An identical copy of every entry below is the required output.

»»

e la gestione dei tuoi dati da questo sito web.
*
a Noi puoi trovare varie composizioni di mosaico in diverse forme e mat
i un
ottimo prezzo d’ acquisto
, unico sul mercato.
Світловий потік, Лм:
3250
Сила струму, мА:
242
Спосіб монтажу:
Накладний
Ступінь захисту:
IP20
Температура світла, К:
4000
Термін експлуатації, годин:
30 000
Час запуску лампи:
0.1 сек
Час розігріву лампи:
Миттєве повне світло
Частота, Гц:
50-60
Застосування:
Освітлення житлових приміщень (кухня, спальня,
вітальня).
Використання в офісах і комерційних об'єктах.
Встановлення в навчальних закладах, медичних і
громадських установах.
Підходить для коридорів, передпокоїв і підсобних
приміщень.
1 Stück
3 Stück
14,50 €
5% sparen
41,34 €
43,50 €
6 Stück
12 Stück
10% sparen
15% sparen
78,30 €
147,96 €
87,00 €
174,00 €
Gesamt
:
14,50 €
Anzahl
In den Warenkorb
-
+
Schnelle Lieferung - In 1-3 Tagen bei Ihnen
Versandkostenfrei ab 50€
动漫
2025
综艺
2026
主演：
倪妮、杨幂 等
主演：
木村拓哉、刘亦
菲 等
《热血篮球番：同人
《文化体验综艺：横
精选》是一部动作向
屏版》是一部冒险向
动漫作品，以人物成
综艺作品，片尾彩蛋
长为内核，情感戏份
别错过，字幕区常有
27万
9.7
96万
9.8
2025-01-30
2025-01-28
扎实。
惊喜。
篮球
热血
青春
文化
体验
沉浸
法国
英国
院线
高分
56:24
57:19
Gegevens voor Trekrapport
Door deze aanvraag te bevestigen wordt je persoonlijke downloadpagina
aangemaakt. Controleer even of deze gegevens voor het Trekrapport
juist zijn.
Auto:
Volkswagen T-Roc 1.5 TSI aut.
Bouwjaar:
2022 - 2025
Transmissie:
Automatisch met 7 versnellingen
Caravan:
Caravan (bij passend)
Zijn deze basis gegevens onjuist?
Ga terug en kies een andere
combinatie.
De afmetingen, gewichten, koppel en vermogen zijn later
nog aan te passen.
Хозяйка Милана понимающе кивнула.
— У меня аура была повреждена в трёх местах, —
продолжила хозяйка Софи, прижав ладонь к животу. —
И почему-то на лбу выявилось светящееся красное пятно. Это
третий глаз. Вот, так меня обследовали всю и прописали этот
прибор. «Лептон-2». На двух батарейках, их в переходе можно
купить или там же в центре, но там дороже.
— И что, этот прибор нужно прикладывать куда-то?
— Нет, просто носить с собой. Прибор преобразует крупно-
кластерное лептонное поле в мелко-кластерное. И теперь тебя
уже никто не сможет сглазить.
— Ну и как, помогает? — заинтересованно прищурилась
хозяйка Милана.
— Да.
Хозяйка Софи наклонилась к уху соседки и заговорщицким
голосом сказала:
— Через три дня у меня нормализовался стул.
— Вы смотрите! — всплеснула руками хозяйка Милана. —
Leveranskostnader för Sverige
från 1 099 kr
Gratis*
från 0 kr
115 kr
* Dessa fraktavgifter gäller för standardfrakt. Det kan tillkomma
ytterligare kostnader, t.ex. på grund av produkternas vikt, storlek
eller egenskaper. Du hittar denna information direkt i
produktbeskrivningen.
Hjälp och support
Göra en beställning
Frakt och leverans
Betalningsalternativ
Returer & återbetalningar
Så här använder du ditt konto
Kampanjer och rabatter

««

*Answer section*.
e la gestione dei tuoi dati da questo sito web.
*
a Noi puoi trovare varie composizioni di mosaico in diverse forme e mat
i un
ottimo prezzo d’ acquisto
, unico sul mercato.
Світловий потік, Лм:
3250
Сила струму, мА:
242
Спосіб монтажу:
Накладний
Ступінь захисту:
IP20
Температура світла, К:
4000
Термін експлуатації, годин:
30 000
Час запуску лампи:
0.1 сек
Час розігріву лампи:
Миттєве повне світло
Частота, Гц:
50-60
Застосування:
Освітлення житлових приміщень (кухня, спальня,
вітальня).
Використання в офісах і комерційних об'єктах.
Встановлення в навчальних закладах, медичних і
громадських установах.
Підходить для коридорів, передпокоїв і підсобних
приміщень.
1 Stück
3 Stück
14,50 €
5% sparen
41,34 €
43,50 €
6 Stück
12 Stück
10% sparen
15% sparen
78,30 €
147,96 €
87,00 €
174,00 €
Gesamt
:
14,50 €
Anzahl
In den Warenkorb
-
+
Schnelle Lieferung - In 1-3 Tagen bei Ihnen
Versandkostenfrei ab 50€
动漫
2025
综艺
2026
主演：
倪妮、杨幂 等
主演：
木村拓哉、刘亦
菲 等
《热血篮球番：同人
《文化体验综艺：横
精选》是一部动作向
屏版》是一部冒险向
动漫作品，以人物成
综艺作品，片尾彩蛋
长为内核，情感戏份
别错过，字幕区常有
27万
9.7
96万
9.8
2025-01-30
2025-01-28
扎实。
惊喜。
篮球
热血
青春
文化
体验
沉浸
法国
英国
院线
高分
56:24
57:19
Gegevens voor Trekrapport
Door deze aanvraag te bevestigen wordt je persoonlijke downloadpagina
aangemaakt. Controleer even of deze gegevens voor het Trekrapport
juist zijn.
Auto:
Volkswagen T-Roc 1.5 TSI aut.
Bouwjaar:
2022 - 2025
Transmissie:
Automatisch met 7 versnellingen
Caravan:
Caravan (bij passend)
Zijn deze basis gegevens onjuist?
Ga terug en kies een andere
combinatie.
De afmetingen, gewichten, koppel en vermogen zijn later
nog aan te passen.
Хозяйка Милана понимающе кивнула.
— У меня аура была повреждена в трёх местах, —
продолжила хозяйка Софи, прижав ладонь к животу. —
И почему-то на лбу выявилось светящееся красное пятно. Это
третий глаз. Вот, так меня обследовали всю и прописали этот
прибор. «Лептон-2». На двух батарейках, их в переходе можно
купить или там же в центре, но там дороже.
— И что, этот прибор нужно прикладывать куда-то?
— Нет, просто носить с собой. Прибор преобразует крупно-
кластерное лептонное поле в мелко-кластерное. И теперь тебя
уже никто не сможет сглазить.
— Ну и как, помогает? — заинтересованно прищурилась
хозяйка Милана.
— Да.
Хозяйка Софи наклонилась к уху соседки и заговорщицким
голосом сказала:
— Через три дня у меня нормализовался стул.
— Вы смотрите! — всплеснула руками хозяйка Милана. —
Leveranskostnader för Sverige
från 1 099 kr
Gratis*
från 0 kr
115 kr
* Dessa fraktavgifter gäller för standardfrakt. Det kan tillkomma
ytterligare kostnader, t.ex. på grund av produkternas vikt, storlek
eller egenskaper. Du hittar denna information direkt i
produktbeskrivningen.
Hjälp och support
Göra en beställning
Frakt och leverans
Betalningsalternativ
Returer & återbetalningar
Så här använder du ditt konto
Kampanjer och rabatter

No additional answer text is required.